The study in 12 counties in western North Carolina used a factorial research design to evaluate the effects of two separate interventions. For the first intervention, conducted at the county level, we divided 12 participating counties into matched pairs on the basis of total population, percentage of whites in the population, and percentage of persons living in poverty. We then randomly assigned one county in each pair to the intervention and the other to serve as the control. The second intervention consisted of individual patient education, and we randomly assigned participants to tailored or nontailored treatment conditions. The patient education interventions in each county were evaluated independently from the countywide interventions. This allowed us to examine both main effects and interaction effects. Telephone interviews were used to collect data before implementation and 3, 6, and 12 months after implementation. We recruited 714 women aged 40 to 56 years; complete data through the 6-month follow-up interviews were available for 589 women. In analyses, we also stratified the sample by participants’ baseline stage of change and examined the effect of the patient education intervention among women in different stages. We examined the separate effects of the two interventions on calcium intake and exercise level at 3- and 6-months after baseline by using regression analysis.

Results

The community intervention had no effect on calcium intake, and we observed no interaction between the two interventions. However, we found a significant interaction between the tailored education intervention and participants’ stage of change (p <.001).
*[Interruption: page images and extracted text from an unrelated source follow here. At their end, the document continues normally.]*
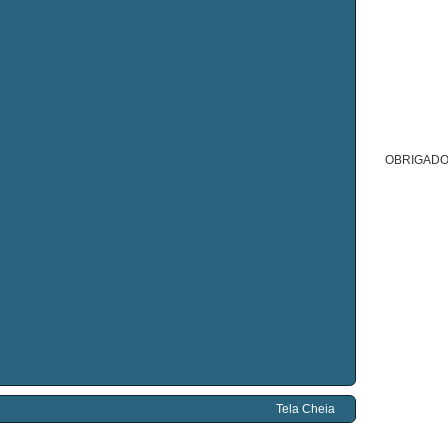
OBRIGADO
Tela Cheia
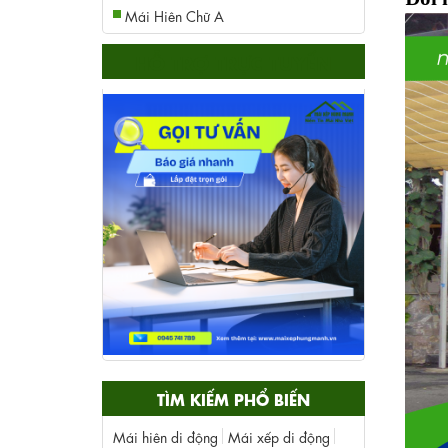
Mái Hiên Chữ A
HỖ TRỢ TRỰC TUYẾN
TÌM KIẾM PHỔ BIẾN
Mái hiên di động
Mái xếp di động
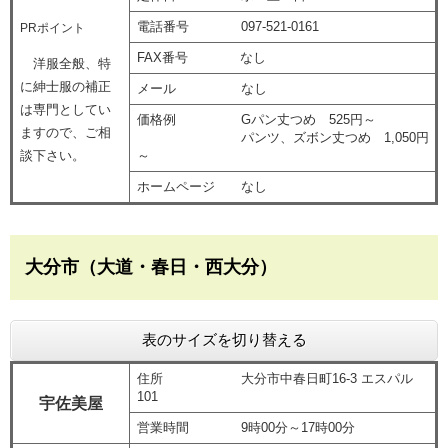
電話番号 097-521-0161
PRポイント
FAX番号 なし
洋服全般、特
に紳士服の補正
メール なし
は専門としてい
価格例 Gパン丈つめ 525円～
ますので、ご相
パンツ、ズボン丈つめ 1,050円
談下さい。
～
ホームページ なし
大分市（大道・春日・西大分）
表のサイズを切り替える
住所 大分市中春日町16-3 エスパル
101
宇佐美屋
営業時間 9時00分～17時00分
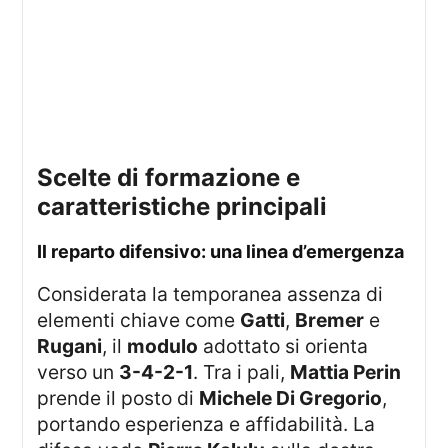
Scelte di formazione e
caratteristiche principali
Il reparto difensivo: una linea d’emergenza
Considerata la temporanea assenza di
elementi chiave come
Gatti
,
Bremer
e
Rugani
, il
modulo
adottato si orienta
verso un
3-4-2-1
. Tra i pali,
Mattia Perin
prende il posto di
Michele Di Gregorio
,
portando esperienza e affidabilità. La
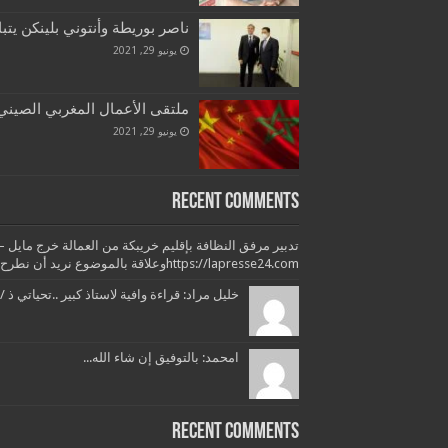
ناصر بوريطة وأنتوني بلينكن يتب
يونيو 29, 2021
ملتقى الأعمال المغربي الصيني ب
يونيو 29, 2021
Recent Comments
https://lapresse24.comوعلاقة بالموضوع نريد أن نطرح بعض التساؤلات وبعض...
خليل مراد: قراءة وافية لاستاذ كبير ..تحياتي ذ /
امحمد: بالتوفيق إن شاء الله...
Recent Comments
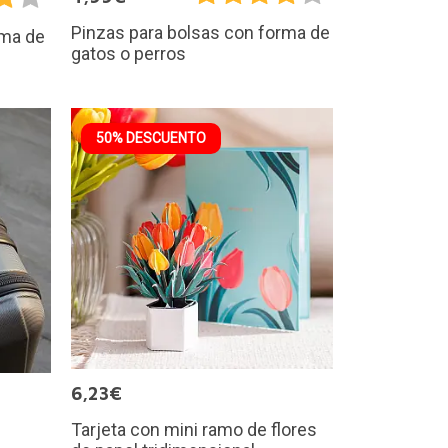
Pinzas para bolsas con forma de
rma de
gatos o perros
50% DESCUENTO
6,23€
Tarjeta con mini ramo de flores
The tailored intervention was superior to the nontailored one except among women in the earliest stages of change. Neither interventions had an effect on exercise behavior, either along or in combination.

Conclusion

Although the effects of the community intervention appear quite limited, broader effects were not captured in our formal evaluation. For example, we were much more successful in recruiting participants in the intervention than in the control counties. The community health forums were attended by persons who did not participate in our study, and in at least two communities, local health care providers began providing bone density testing following their involvement with this study. Further, 13 percent of the women recruited either had osteoporosis or were at very high risk of developing osteoporosis, as indicated by low bone density scores. The benefits associated with early detection for these women are not captured by our formal evaluation.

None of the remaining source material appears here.